▸ **TASK TO COMPLETE**: The entries below contain a line with "Best Free Walking" and a line with "Bukit Lawang". Quote exactly those two lines and all lines between them.

▸ **EXCERPTED RECORDS**:
══════════════════════════════

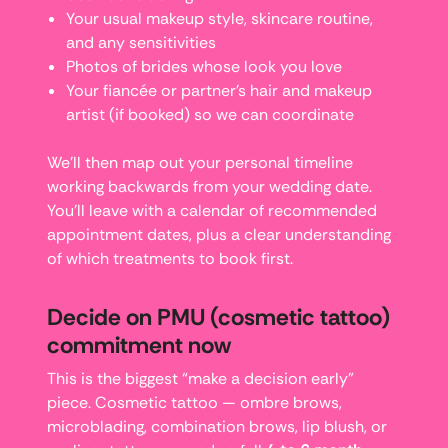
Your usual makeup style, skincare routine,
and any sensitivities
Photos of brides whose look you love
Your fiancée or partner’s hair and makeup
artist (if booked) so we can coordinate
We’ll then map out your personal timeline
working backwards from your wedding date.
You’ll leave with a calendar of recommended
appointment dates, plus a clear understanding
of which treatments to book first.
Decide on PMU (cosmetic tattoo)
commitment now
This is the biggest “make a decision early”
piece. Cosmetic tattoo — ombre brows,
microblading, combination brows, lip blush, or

══════════════════════════════

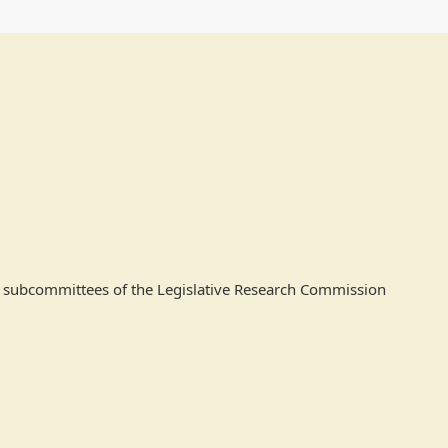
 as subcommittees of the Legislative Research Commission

══════════════════════════════

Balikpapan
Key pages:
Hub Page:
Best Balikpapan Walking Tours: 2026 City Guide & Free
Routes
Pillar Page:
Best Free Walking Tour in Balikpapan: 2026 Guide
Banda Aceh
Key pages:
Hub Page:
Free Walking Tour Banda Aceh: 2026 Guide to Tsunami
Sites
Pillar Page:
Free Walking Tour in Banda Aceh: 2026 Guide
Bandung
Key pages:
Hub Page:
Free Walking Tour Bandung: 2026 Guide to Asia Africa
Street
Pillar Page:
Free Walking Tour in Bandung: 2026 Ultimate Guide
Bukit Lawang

══════════════════════════════

▸ **TASK RESPONSE**:
Best Free Walking Tour in Balikpapan: 2026 Guide
Banda Aceh
Key pages:
Hub Page:
Free Walking Tour Banda Aceh: 2026 Guide to Tsunami
Sites
Pillar Page:
Free Walking Tour in Banda Aceh: 2026 Guide
Bandung
Key pages:
Hub Page:
Free Walking Tour Bandung: 2026 Guide to Asia Africa
Street
Pillar Page:
Free Walking Tour in Bandung: 2026 Ultimate Guide
Bukit Lawang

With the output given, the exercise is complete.